# YOUR GOAL:
Copy the records below exactly, starting at the line that contains "ԹԵԺ ԳԻԾ | +374 (10) 58-74-25" and ending at the line that contains "Bluetooth etc. - K1600B"; leave out any pictures.

# MATERIAL TO PROCESS:
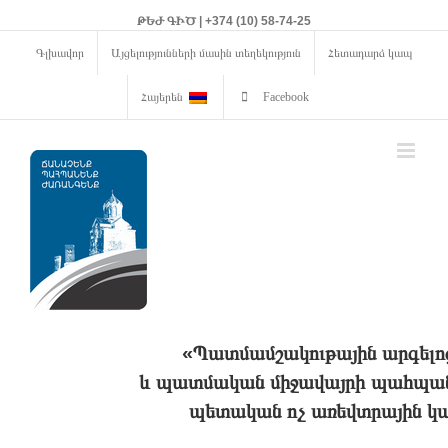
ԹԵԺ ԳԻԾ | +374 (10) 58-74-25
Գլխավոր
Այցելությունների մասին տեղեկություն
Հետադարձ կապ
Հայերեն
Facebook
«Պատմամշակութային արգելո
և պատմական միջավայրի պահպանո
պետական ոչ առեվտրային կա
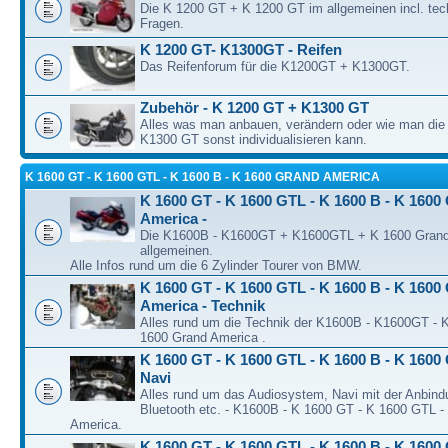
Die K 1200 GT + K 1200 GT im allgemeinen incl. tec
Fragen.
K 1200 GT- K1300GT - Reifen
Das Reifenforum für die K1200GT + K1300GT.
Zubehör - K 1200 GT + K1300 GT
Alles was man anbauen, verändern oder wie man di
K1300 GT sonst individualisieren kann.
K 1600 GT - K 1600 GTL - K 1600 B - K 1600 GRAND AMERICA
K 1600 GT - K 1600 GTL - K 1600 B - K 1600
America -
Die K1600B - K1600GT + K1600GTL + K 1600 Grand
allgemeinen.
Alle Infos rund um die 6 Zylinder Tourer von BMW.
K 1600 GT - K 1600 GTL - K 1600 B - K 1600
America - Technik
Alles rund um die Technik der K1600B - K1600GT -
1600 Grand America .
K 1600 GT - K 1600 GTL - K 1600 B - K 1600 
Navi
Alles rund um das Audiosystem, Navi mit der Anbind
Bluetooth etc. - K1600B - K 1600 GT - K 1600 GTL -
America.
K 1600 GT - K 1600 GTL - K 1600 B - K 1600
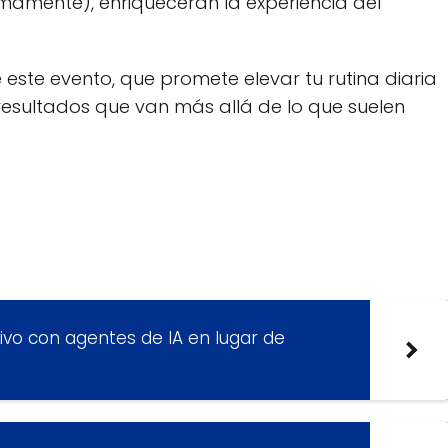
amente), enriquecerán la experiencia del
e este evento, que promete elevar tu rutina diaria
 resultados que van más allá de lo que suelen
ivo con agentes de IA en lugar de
* * *
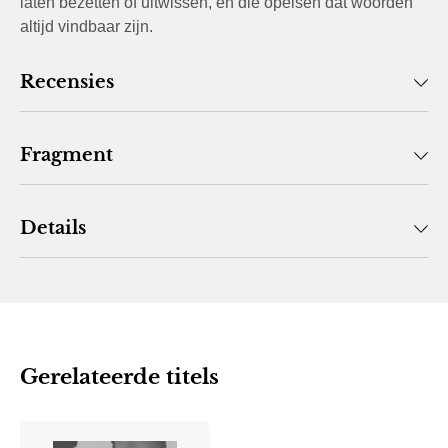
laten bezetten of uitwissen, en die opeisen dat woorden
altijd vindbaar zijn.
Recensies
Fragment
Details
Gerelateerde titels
...
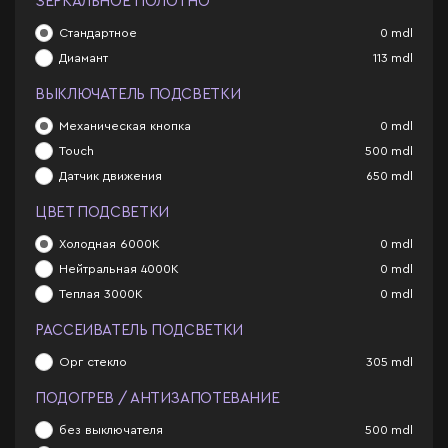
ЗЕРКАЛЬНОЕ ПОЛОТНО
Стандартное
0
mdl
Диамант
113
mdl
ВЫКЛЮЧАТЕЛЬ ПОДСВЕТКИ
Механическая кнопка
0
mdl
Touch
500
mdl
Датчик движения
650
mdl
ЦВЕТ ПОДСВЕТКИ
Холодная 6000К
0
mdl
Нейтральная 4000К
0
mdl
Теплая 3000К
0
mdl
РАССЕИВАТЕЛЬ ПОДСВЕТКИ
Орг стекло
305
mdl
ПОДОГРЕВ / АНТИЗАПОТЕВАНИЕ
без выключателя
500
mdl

# FINISHED TASK:
ԹԵԺ ԳԻԾ | +374 (10) 58-74-25
Գլխավոր
Այցելությունների մասին տեղեկություն
Հետադարձ կապ
Հայերեն
Facebook
«Պատմամշակութային արգելո
և պատմական միջավայրի պահպանո
պետական ոչ առեվտրային կա
Die K 1200 GT + K 1200 GT im allgemeinen incl. tec
Fragen.
K 1200 GT- K1300GT - Reifen
Das Reifenforum für die K1200GT + K1300GT.
Zubehör - K 1200 GT + K1300 GT
Alles was man anbauen, verändern oder wie man di
K1300 GT sonst individualisieren kann.
K 1600 GT - K 1600 GTL - K 1600 B - K 1600 GRAND AMERICA
K 1600 GT - K 1600 GTL - K 1600 B - K 1600
America -
Die K1600B - K1600GT + K1600GTL + K 1600 Grand
allgemeinen.
Alle Infos rund um die 6 Zylinder Tourer von BMW.
K 1600 GT - K 1600 GTL - K 1600 B - K 1600
America - Technik
Alles rund um die Technik der K1600B - K1600GT -
1600 Grand America .
K 1600 GT - K 1600 GTL - K 1600 B - K 1600 
Navi
Alles rund um das Audiosystem, Navi mit der Anbind
Bluetooth etc. - K1600B - K 1600 GT - K 1600 GTL -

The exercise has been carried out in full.